Он встал, спустил на пол собачек и растворил дверку, приглашая рукой гостя.

XXIX

Вторая комната таких же размеров, с белыми обоями, заставленная двумя шкапами красного дерева и старинным бюро с металлическими инкрустациями, смотрела гораздо скучнее. Направо, на камине, часы и канделябры желтой меди сейчас же бросились в глаза Палтусову своей изящной работой. Кроме нескольких стульев и кресел и двух гравюр в деревянных рамах, в кабинете ничего не было.

– Вот в этой книжке…

Хозяин отыскал на бюро том в желтой обертке и подал Палтусову.

– Статья о Шопенгауэре…

– Да, умный немец… И своих колбасников честил… Писать не умеют… говорил. Это совершенно верно, глагол под конец страницы. Есть ли смысл человеческий?.. Что ж вы не сядете, чем могу?

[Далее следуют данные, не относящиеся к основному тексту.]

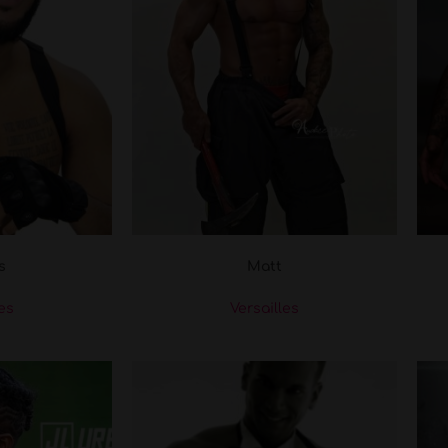
s
Matt
les
Versailles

„Память-то отшибло у него“, – подумал Палтусов и поглядел еще раз на часть стены, ничем не занятую.

Его зоркий глаз отличил от обоев закрашенную полосу, дырочку для ключа и темные полоски с трех сторон. Это был вделанный в стену несгораемый шкап. Он отвел глаза, чтобы старик не заметил.

– Я не стану вас беспокоить, – заговорил он весело и почтительно. – На генерала Долгушина я смотрю, как он этого заслуживает. Но он мой родственник. Очень уж пристал ко мне… и все обижается, когда ему скажешь, что лучше бы он выпросил себе место акцизного надзирателя на табачной фабрике.

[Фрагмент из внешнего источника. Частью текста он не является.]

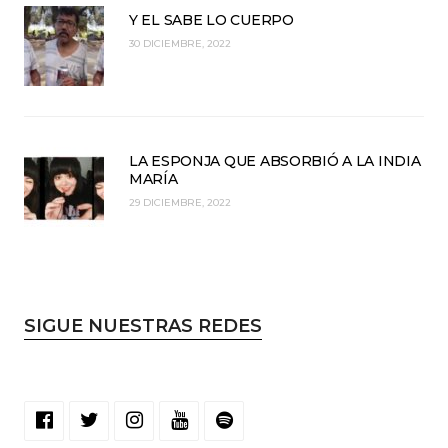
Y EL SABE LO CUERPO
30 DICIEMBRE, 2022
LA ESPONJA QUE ABSORBIÓ A LA INDIA
MARÍA
29 DICIEMBRE, 2022
SIGUE NUESTRAS REDES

– Что, что такое? Надзирателя? Он и на это не способен.

– Ваша правда!

Они опять посмеялись. Старику нравился гость.

„А ведь ты ростовщик?“ – вдруг спросил про себя Палтусов и поглядел попристальнее на рот и зеленоватые тусклые глаза гвардии корнета.

„Ростовщик на десятки тысяч“, – прибавил он.

Знакомству с ним он порадовался на всякий случай.

– Никаких у меня наследников здесь нет, – начал Куломзов. – очень приятно было познакомиться. Молодых людей… как вы… люблю. Но генерал напрасно беспокоится. Впрочем – бедность не свой брат.

Он вздохнул.

– Жаль не его, – сказал Палтусов, – жена без ног, в параличе… старуху тещу он обобрал… дочь – милая… девица.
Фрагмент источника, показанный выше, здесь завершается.